The major aim of Lisa’s thesis was to test whether modeling the ALS-associated TDP-43 protein pathology in the fly brain would disrupt transposon suppression and cause the symptoms of neurodegeneration similar to those seen in old flies—and in ALS patients.
Despite the enormous differences of scale and complexity between human and fly brains, Lisa was confident that the underlying cellular role of TDP-43 would be the same. “Our previous observations regarding TDP-43’s interactions with transposon targets in human ALS data led us to be quite confident that TDP-43 pathology might disrupt transposon expression in flies,” said Lisa. So Lisa produced flies that carried extra human TDP-43 in the fly brain and asked whether she could see the cellular phenotypes of ALS in the fly brain.
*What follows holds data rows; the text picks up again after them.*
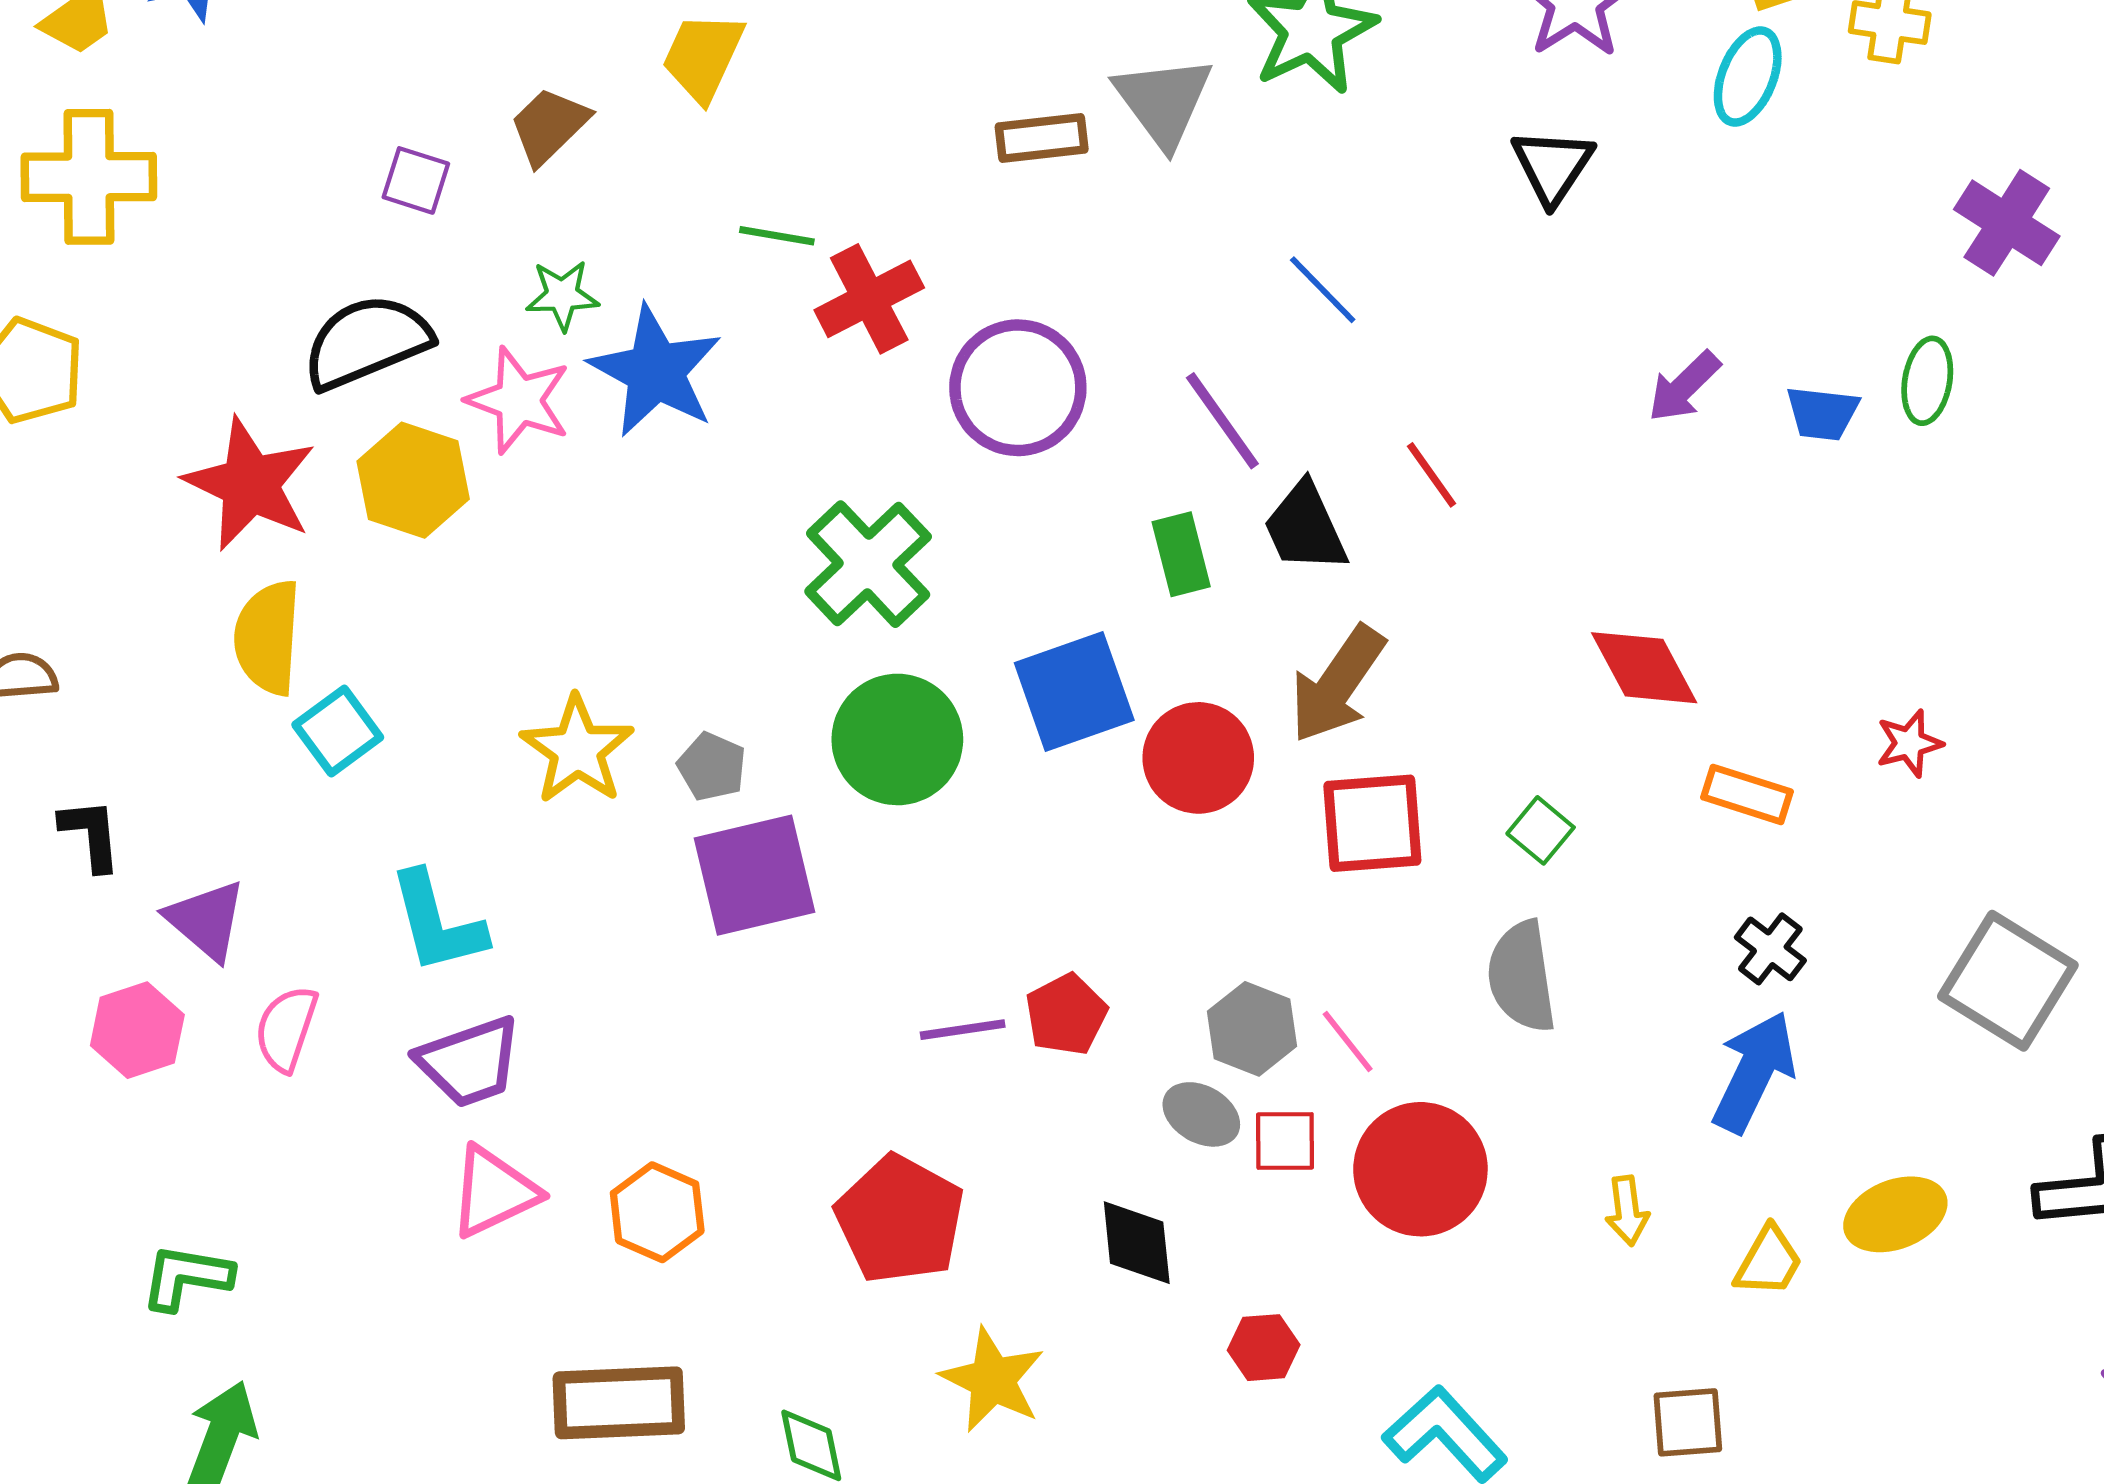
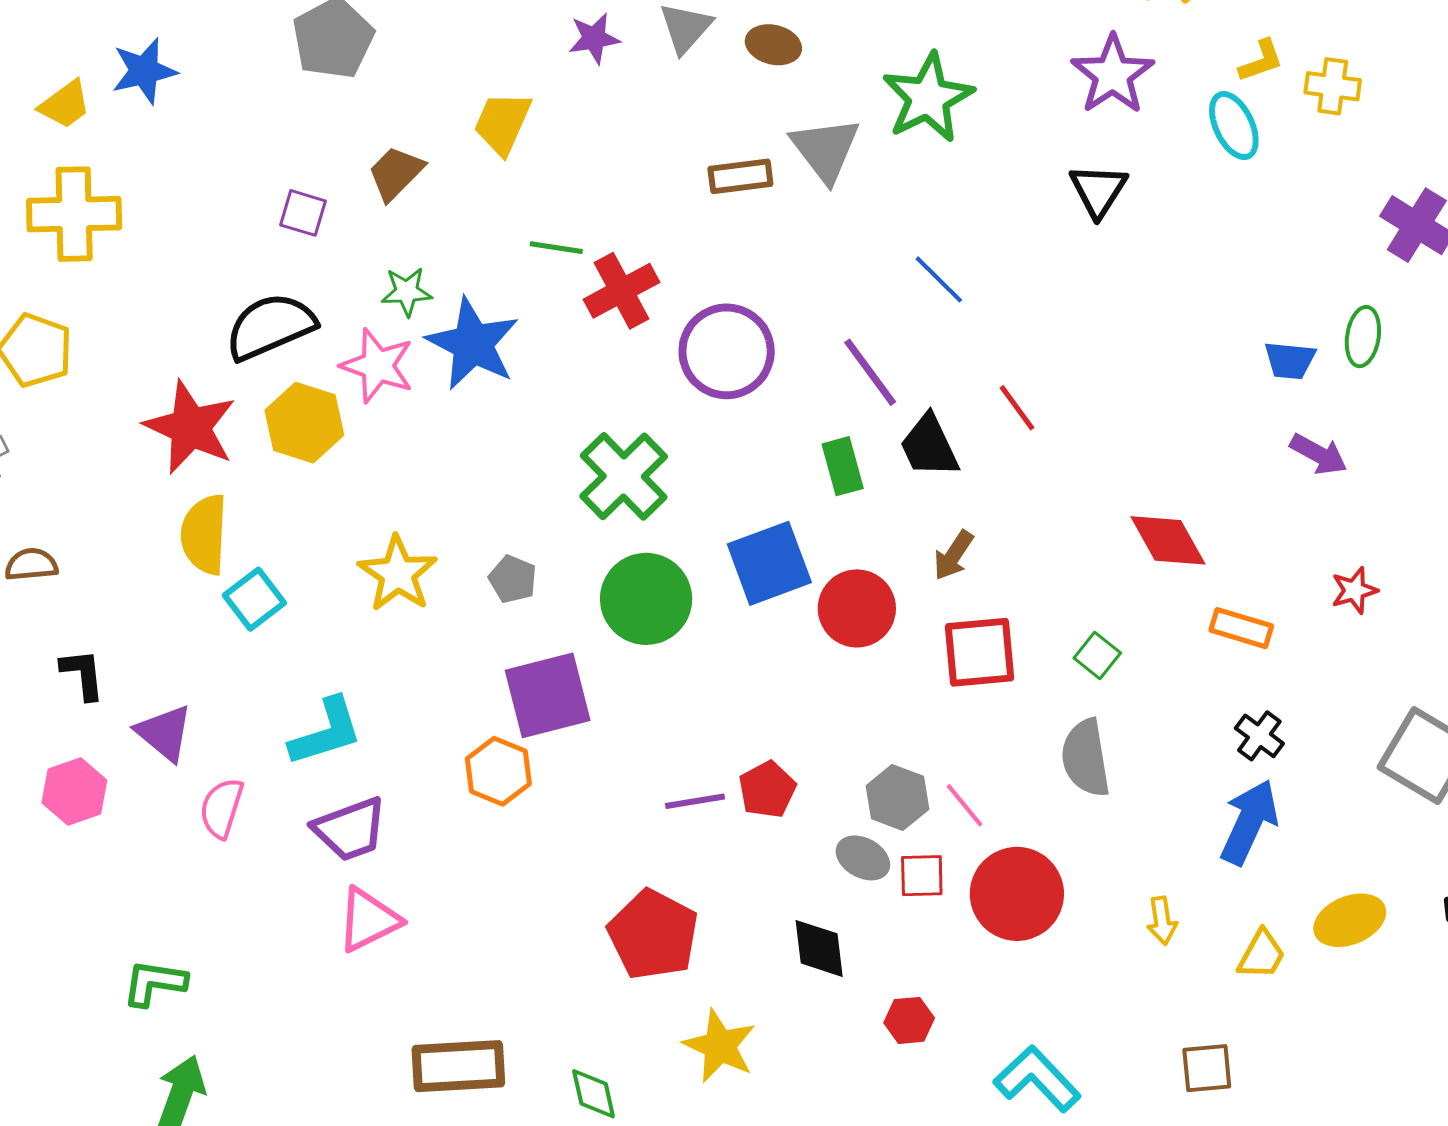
cyan ellipse: (1748, 77) -> (1234, 126), turned -46
purple arrow: (1684, 387) -> (1319, 454), moved, turned -106
brown arrow: (1337, 684) -> (953, 555), size x0.6
yellow star: (577, 750) -> (398, 574), moved
gray pentagon: (712, 767) -> (513, 579), moved
cyan L-shape: (437, 922) -> (326, 732), turned -92
pink hexagon: (137, 1030) -> (74, 792), moved
orange hexagon: (657, 1212) -> (498, 771), moved

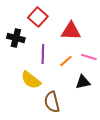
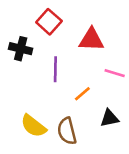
orange line: (66, 61) -> (82, 94), moved
yellow semicircle: (31, 80) -> (33, 126), moved
black triangle: (83, 82) -> (109, 118), moved

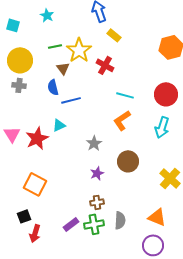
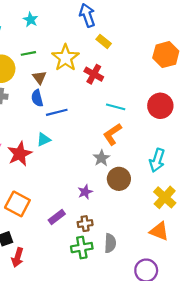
green line: (55, 46) -> (28, 53), moved
brown triangle: (63, 68) -> (39, 77), moved
cyan arrow: (162, 127) -> (157, 160), moved
gray star: (94, 143) -> (101, 158), moved
orange triangle: (157, 217) -> (159, 231), moved
purple rectangle: (71, 224) -> (57, 217), moved

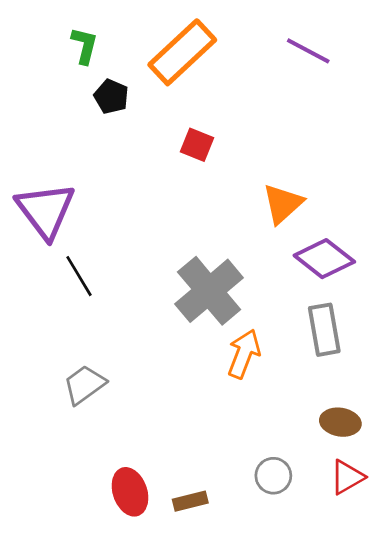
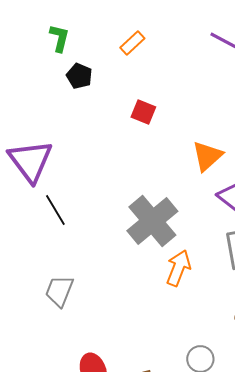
orange rectangle: (182, 52) -> (132, 43), size x0.5
gray trapezoid: (84, 385) -> (59, 291), turned -32

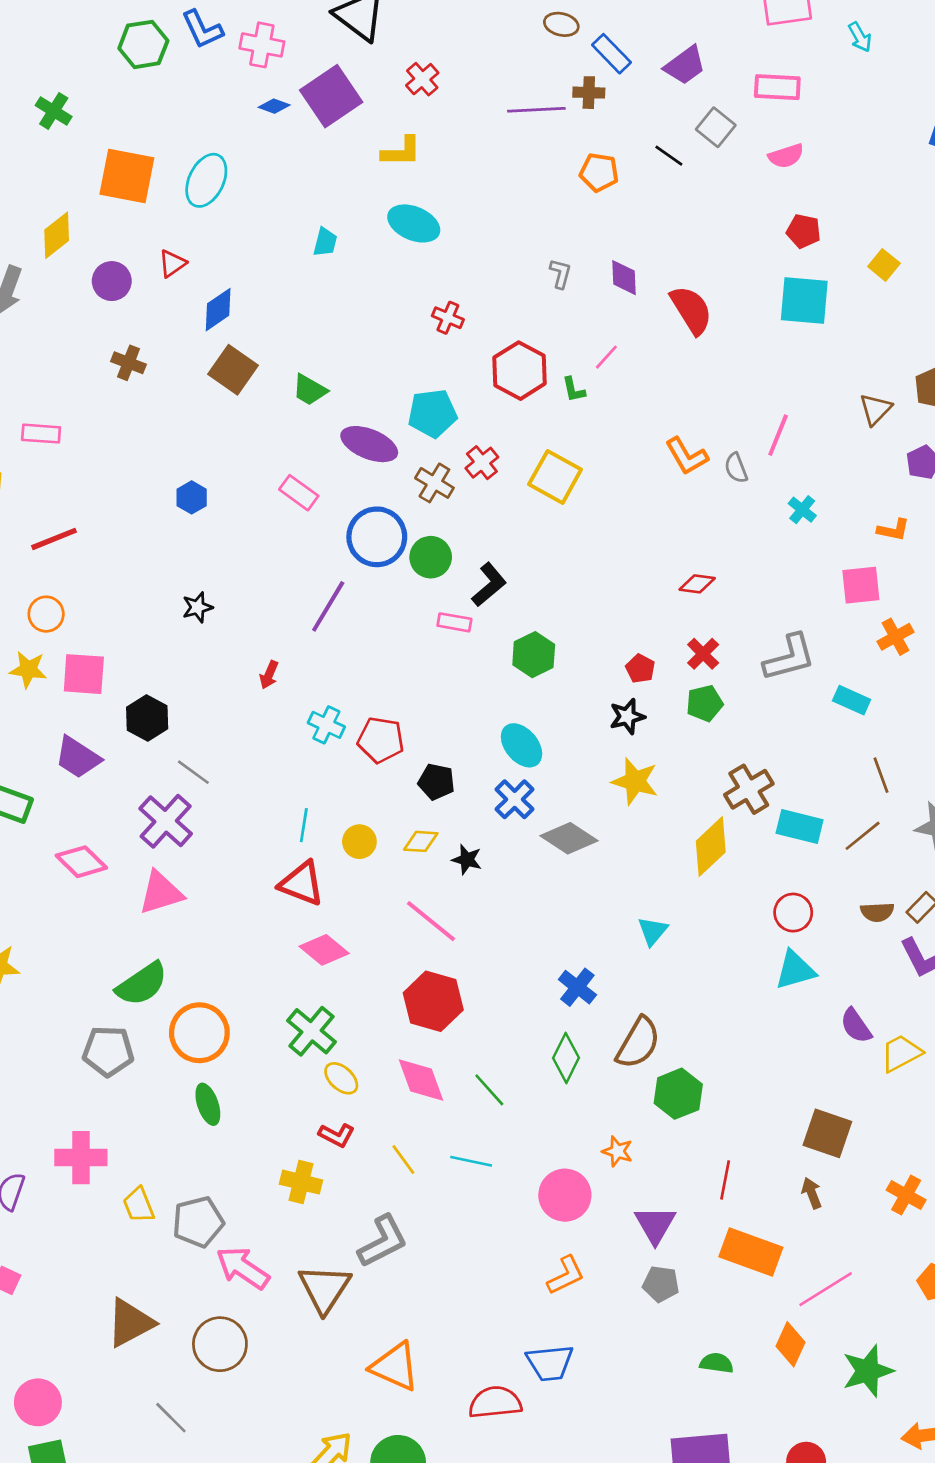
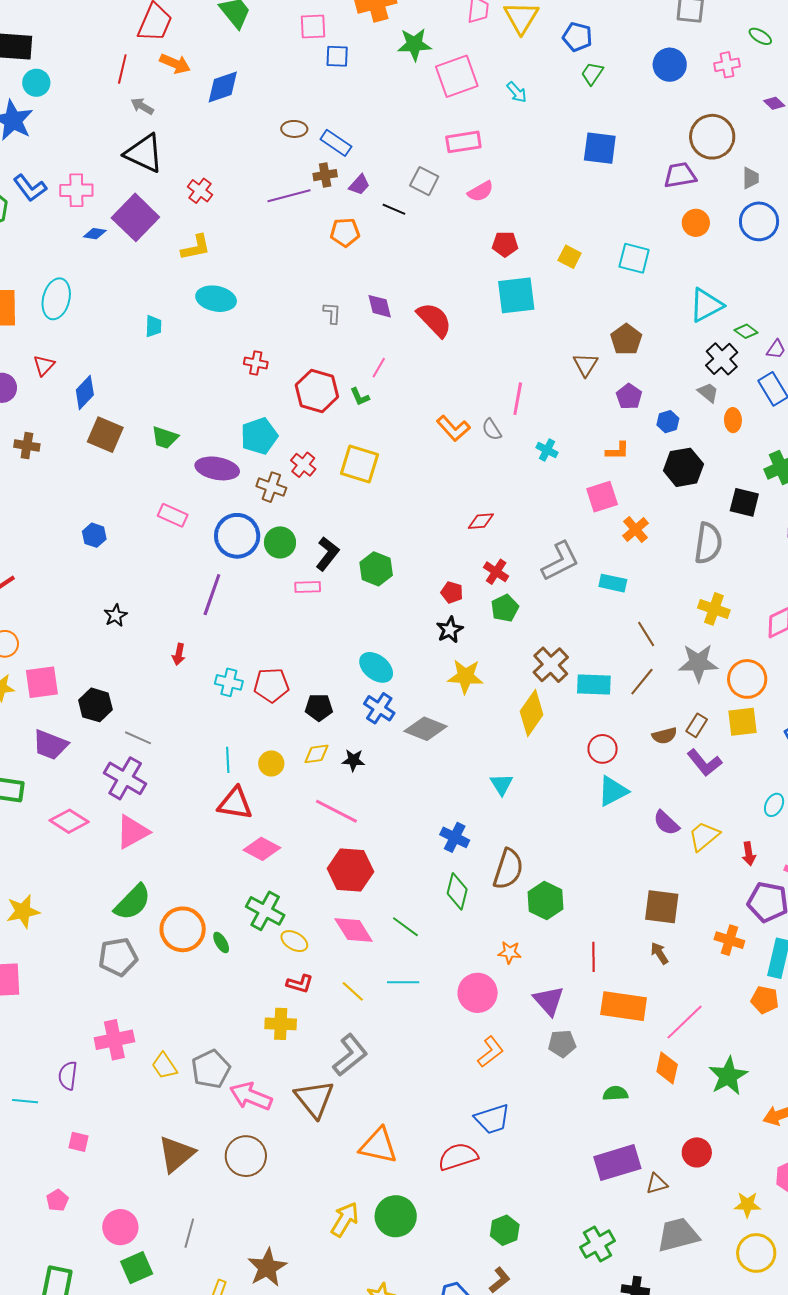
purple trapezoid: (685, 65) -> (359, 185), moved, size x0.7
green hexagon: (534, 655) -> (376, 569), moved
green ellipse: (208, 1104) -> (221, 942), moved, size x0.7
gray line: (171, 1418) -> (189, 1233), moved, turned 72

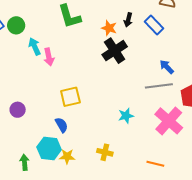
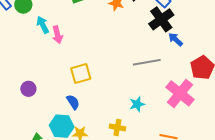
black cross: (115, 51) -> (161, 19), moved
gray line: (159, 86) -> (147, 62), moved
cyan star: (126, 116) -> (137, 104), moved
“What we are ultimately interested in,” said Lisa. “is whether our TDP-43 flies display reduced lifespan and locomotor behavior. We want to see whether TDP-43 pathology induces high levels of transposon expression and if this causally contributes to reductions in lifespan and cell death.”
Lisa’s work has great promise for understanding the molecular processes that contribute to ALS. As Lisa explained, “While ALS presents in all different types of people with no known genetic predictor, understanding how and why cells die in response to TDP-43 pathology, which occurs in almost all ALS cases, is arguably one of the most direct methods by which to develop successful therapies.”
And for Lisa, it has a great personal meaning. Lisa’s mother died of ALS shortly before Lisa started her Ph.D., inspiring Lisa to study this challenging disease in her thesis. Lisa has also become involved in the broader fight against ALS, raising awareness of organizations that support ALS research, such as Ride for Life. In addition to funding ALS research projects, such as Lisa’s thesis work, Ride for Life sponsors an annual ride for ALS patients—many in wheelchairs or on scooters—during which participants travel more than a hundred miles across Long Island and into New York City. The Ride for Life riders will be visiting the Dubnau lab this May, ALS Awareness Month.
In the meantime, Lisa continues to search for ways to improve the prospects for ALS patients. “Based on what we discovered about how TDP-43 works, we are currently testing a specific class of drug that was developed for treatment of another disease, to see whether these drugs may help extend lifespan and mitigate locomotor problems in flies. We already have promising preliminary results,” said Lisa. “Of course there are massive difference in how drugs can be administered to flies and humans, and issues of side effects and safety need to be considered, but this nonetheless suggests that what we’ve discovered in flies presents a promising avenue for novel, effective therapies for ALS patients.”